■ **Work to complete**
The string "anúncios" may appear on lines of the entries below; report how many such lines there are, and only that.

■ **Stored data**
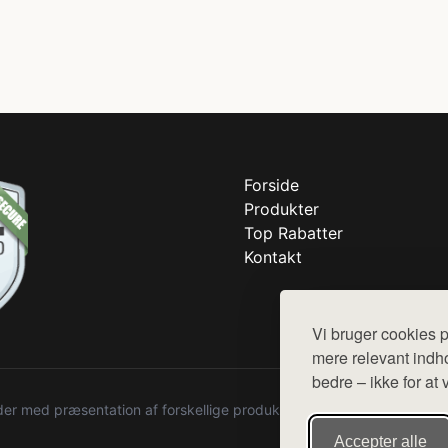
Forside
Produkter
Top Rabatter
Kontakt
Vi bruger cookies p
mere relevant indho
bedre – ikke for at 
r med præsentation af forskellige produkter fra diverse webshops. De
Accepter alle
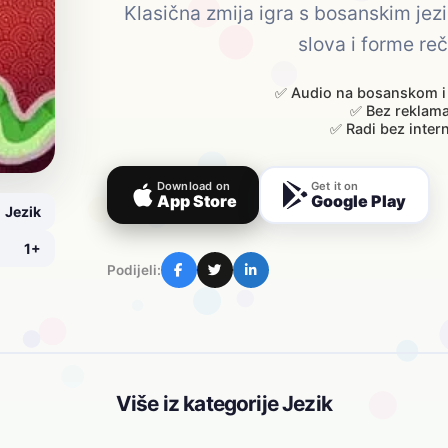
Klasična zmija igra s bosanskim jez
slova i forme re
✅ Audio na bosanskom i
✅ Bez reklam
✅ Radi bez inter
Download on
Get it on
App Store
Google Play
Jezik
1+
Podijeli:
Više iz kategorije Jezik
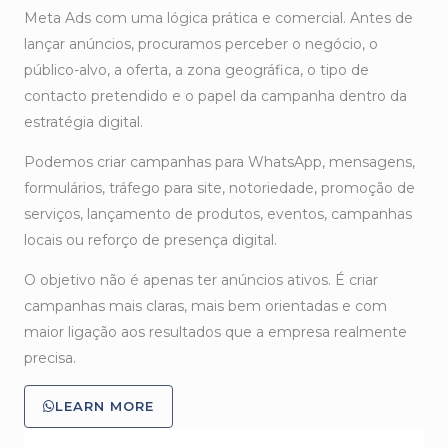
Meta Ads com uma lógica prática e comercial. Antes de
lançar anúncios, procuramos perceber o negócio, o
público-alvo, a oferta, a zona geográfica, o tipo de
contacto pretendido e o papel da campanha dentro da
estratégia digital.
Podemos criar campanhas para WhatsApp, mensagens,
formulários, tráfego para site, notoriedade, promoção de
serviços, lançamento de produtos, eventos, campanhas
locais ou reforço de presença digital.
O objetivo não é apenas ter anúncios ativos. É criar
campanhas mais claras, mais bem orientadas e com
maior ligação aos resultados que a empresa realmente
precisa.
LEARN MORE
...
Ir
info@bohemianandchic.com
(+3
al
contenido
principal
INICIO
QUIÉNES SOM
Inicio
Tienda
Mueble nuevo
---
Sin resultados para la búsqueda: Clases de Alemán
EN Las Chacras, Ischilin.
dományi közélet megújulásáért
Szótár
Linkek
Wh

■ **Solution to the exercise**
2